The investment is said to be part of an effort by the Australian government to probe into the possibility of blockchain technology being utilized for the improvement of the country’s critical minerals, food, and beverage sectors. $2.2 and $2 million USD were given to Everledger and Convergence.tech respectively through Australia’s “blockchain pilot grants” program.
A statement from Christian Porter, Australia’s Minister for Industry, Science, and Technology reads,
“The blockchain pilot grants will demonstrate the potential for blockchain to help businesses to save money and cut red tape by improving processes such as tracking products throughout the supply chain and transferring customer information.”
Convergence & Everledger Individual Roles
This will be one of many blockchain-based projects Canadian consultancy company Convergence.tech has worked on. Convergence’s latest project will employ blockchain technology in decreasing expenses required for automatic reporting processes in the Australian beer and spirits sector.

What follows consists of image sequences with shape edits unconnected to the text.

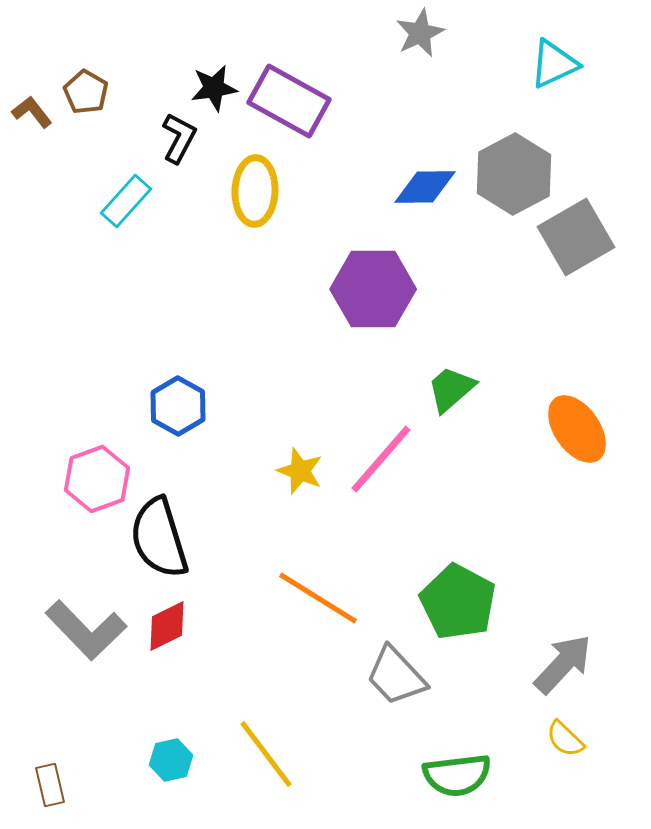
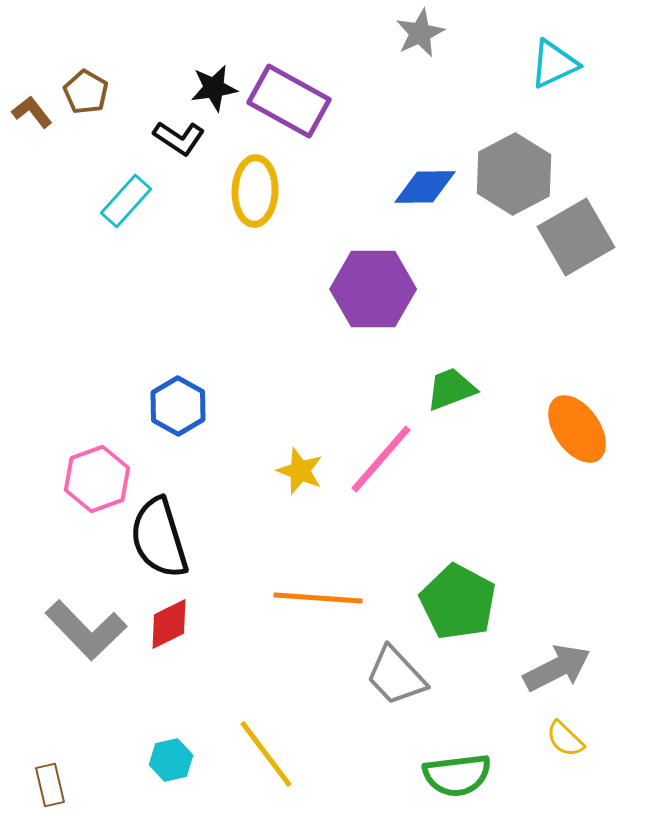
black L-shape: rotated 96 degrees clockwise
green trapezoid: rotated 20 degrees clockwise
orange line: rotated 28 degrees counterclockwise
red diamond: moved 2 px right, 2 px up
gray arrow: moved 6 px left, 4 px down; rotated 20 degrees clockwise
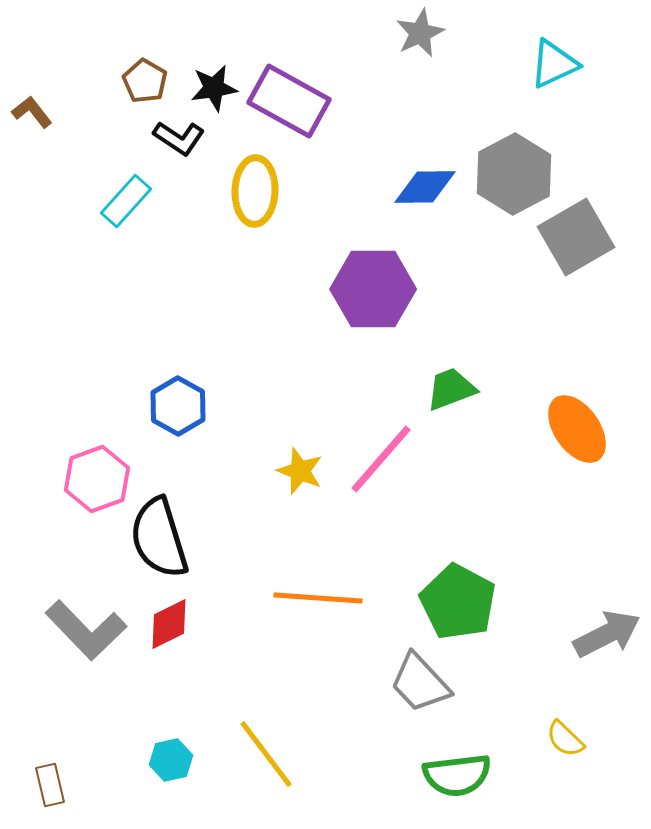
brown pentagon: moved 59 px right, 11 px up
gray arrow: moved 50 px right, 34 px up
gray trapezoid: moved 24 px right, 7 px down
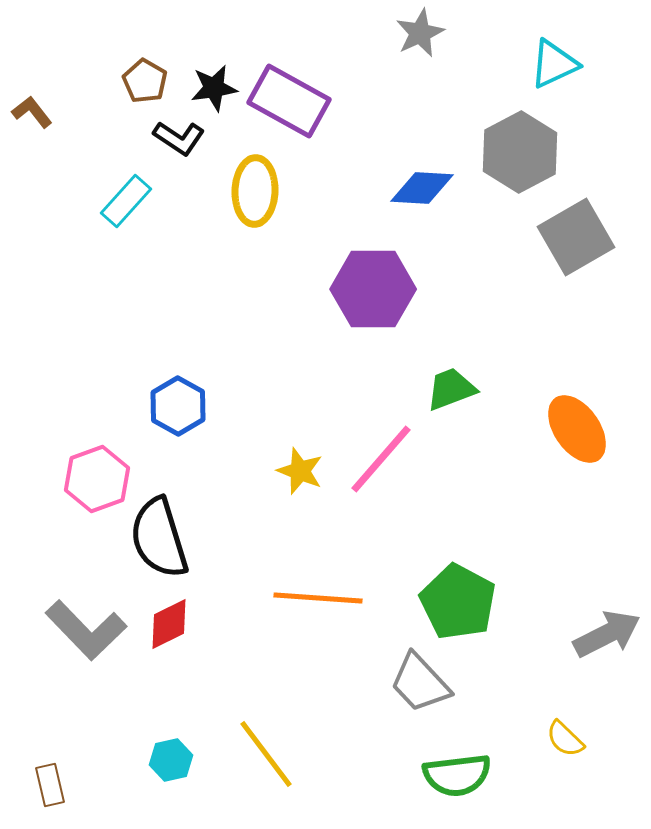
gray hexagon: moved 6 px right, 22 px up
blue diamond: moved 3 px left, 1 px down; rotated 4 degrees clockwise
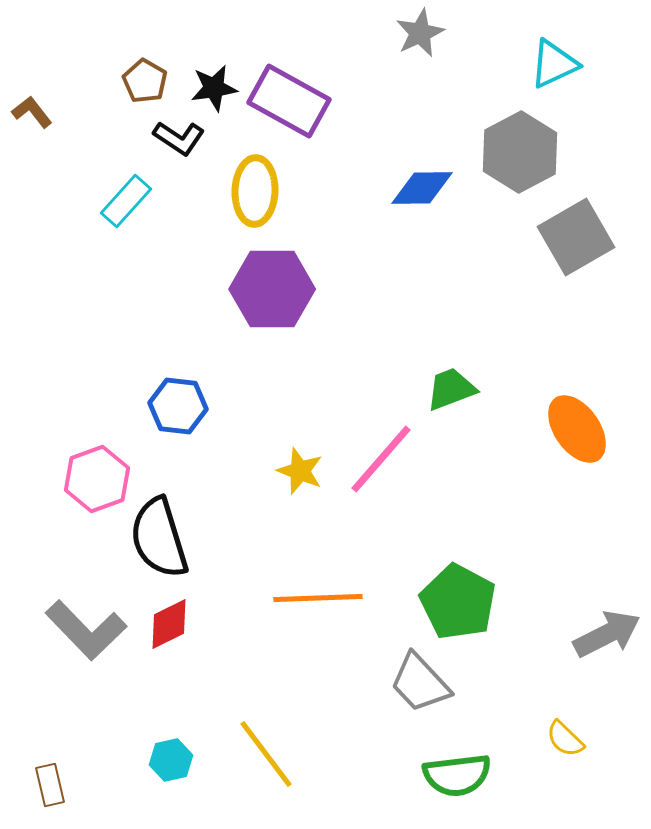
blue diamond: rotated 4 degrees counterclockwise
purple hexagon: moved 101 px left
blue hexagon: rotated 22 degrees counterclockwise
orange line: rotated 6 degrees counterclockwise
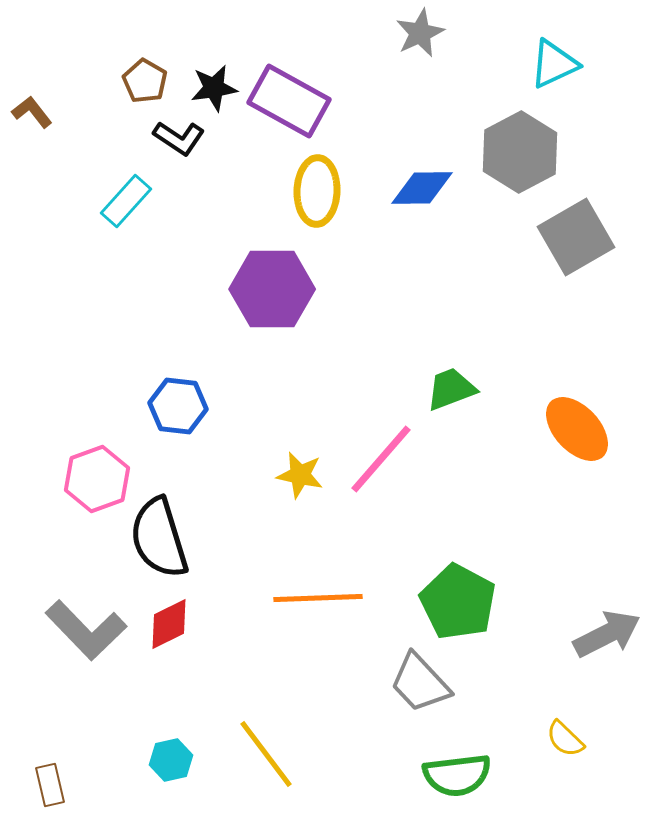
yellow ellipse: moved 62 px right
orange ellipse: rotated 8 degrees counterclockwise
yellow star: moved 4 px down; rotated 9 degrees counterclockwise
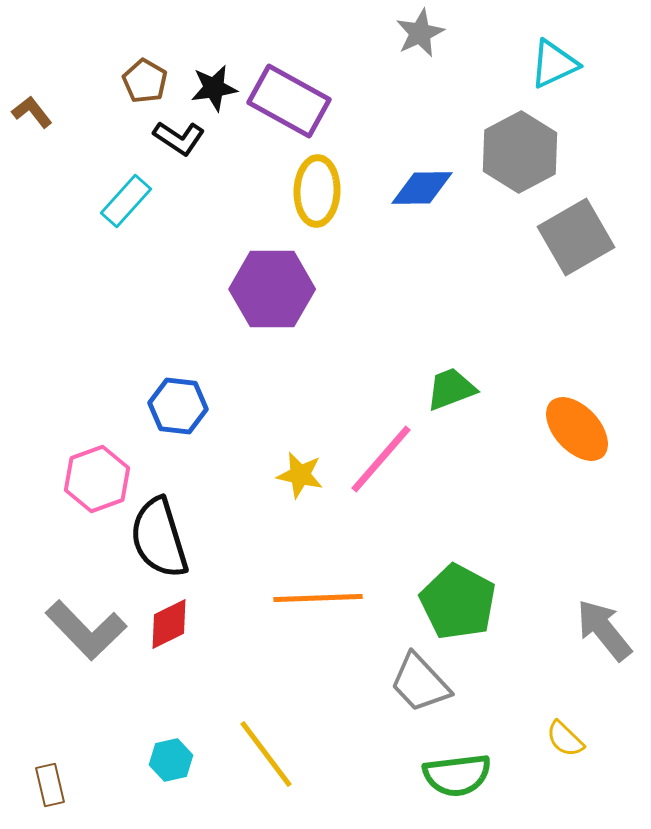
gray arrow: moved 3 px left, 4 px up; rotated 102 degrees counterclockwise
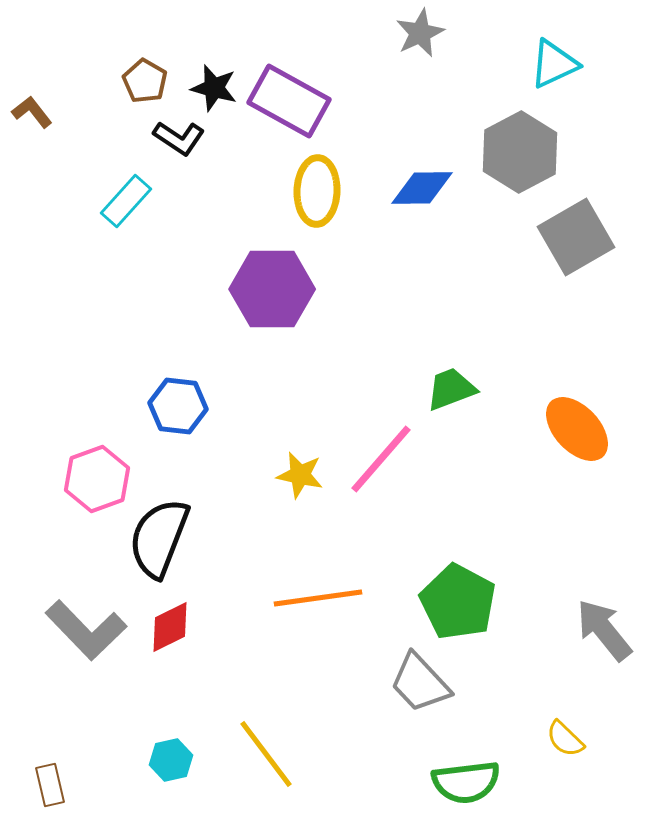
black star: rotated 24 degrees clockwise
black semicircle: rotated 38 degrees clockwise
orange line: rotated 6 degrees counterclockwise
red diamond: moved 1 px right, 3 px down
green semicircle: moved 9 px right, 7 px down
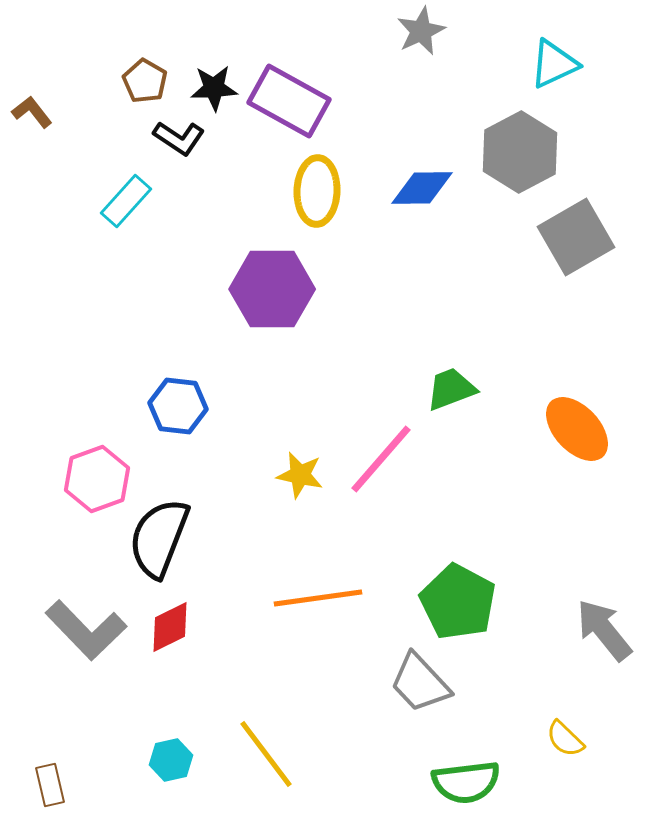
gray star: moved 1 px right, 2 px up
black star: rotated 18 degrees counterclockwise
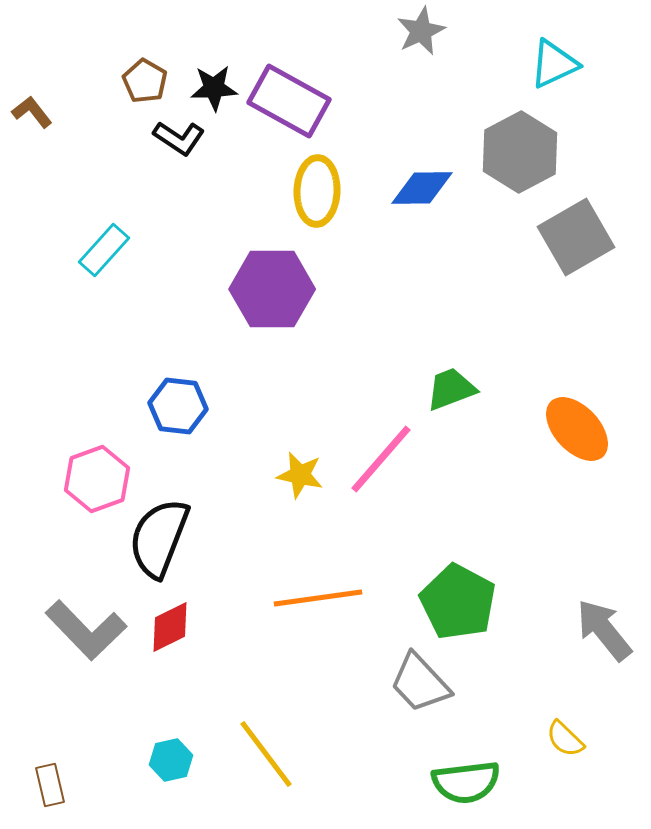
cyan rectangle: moved 22 px left, 49 px down
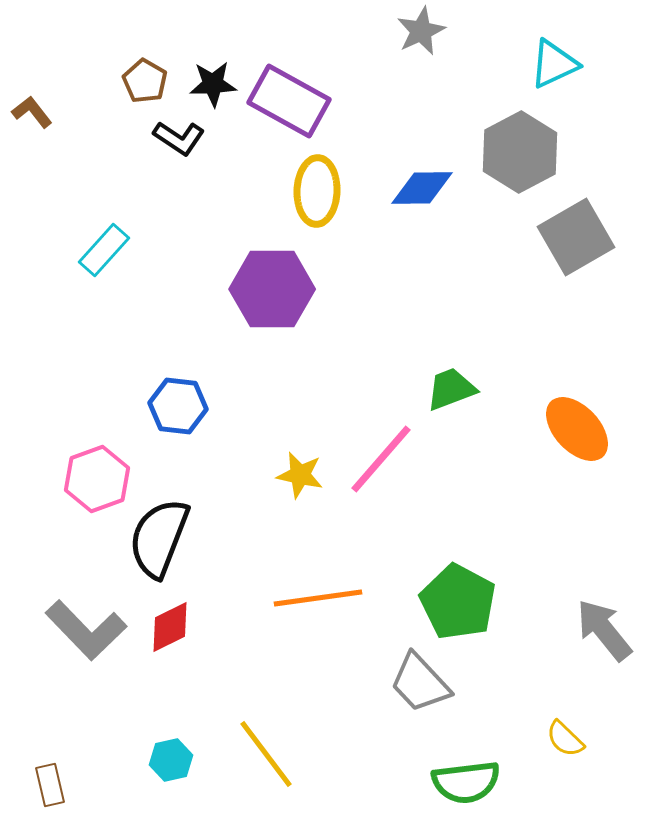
black star: moved 1 px left, 4 px up
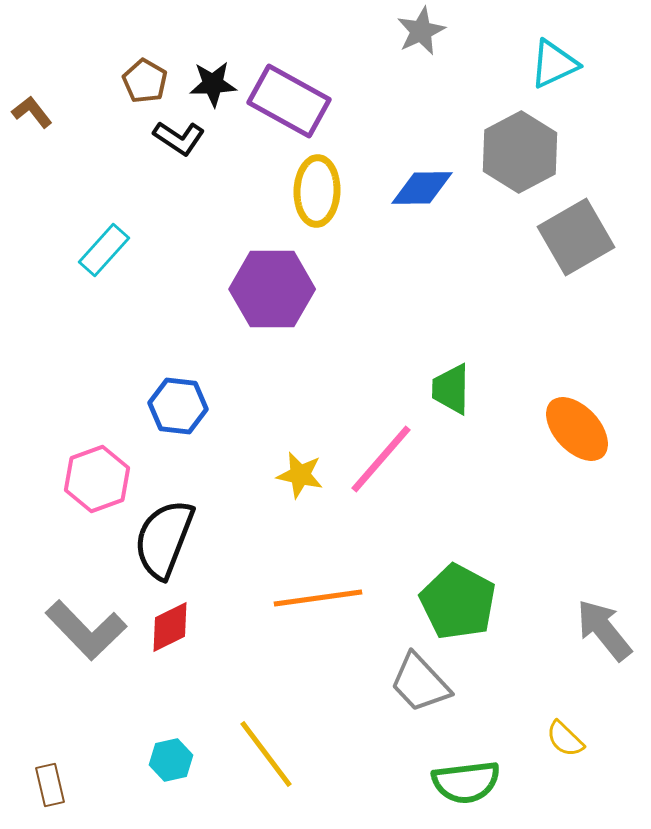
green trapezoid: rotated 68 degrees counterclockwise
black semicircle: moved 5 px right, 1 px down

Previous projects taken on by Convergence include a collaboration with the United Nations Development Programme (UNDP) to provide a blockchain solution to improve Mongolian cashmere traceability.
Everledger is a London-based independent digital traceability firm that provides transparency across global supply chains by implementing blockchain technology and AI in intelligent labeling.
Everledger’s newly obtained funding is intended to be used in working on mineral traceability, with its unique blockchain tech capable of creating reports on extracted minerals and their phased transitions after mining processes.
Governments’ Fondness For Blockchain Tech
While cryptocurrencies have received mixed reaction from governments and central banks across the world, blockchain technology has been appropriated more warmth and receptiveness, even from the earlier controversial days that shadowed Bitcoin.
In recent times, especially in 2021, there has been a notable shift in many nations’ openness to other cryptocurrencies, yet blockchain tech continues to lead the way in institutional acceptance.
Only earlier in the year, Cardano made major strides when it struck a partnership deal with the Ethopian Government in creating a blockchain system capable of monitoring student performances across the country.
Australia’s support of Convergence and Everledger is the latest in this intentional drive for a more digital future. Australia’s supportive move is no coincidence either, and is in line with its National Blockchain Roadmap which was released in February 2020.
The Australian government will continue to work hand in hand with blockchain providers, according to Minister Porter, and will aim to “bolster blockchain literacy, and support collaboration between Australian governments, the private sector, and blockchain companies” in the future.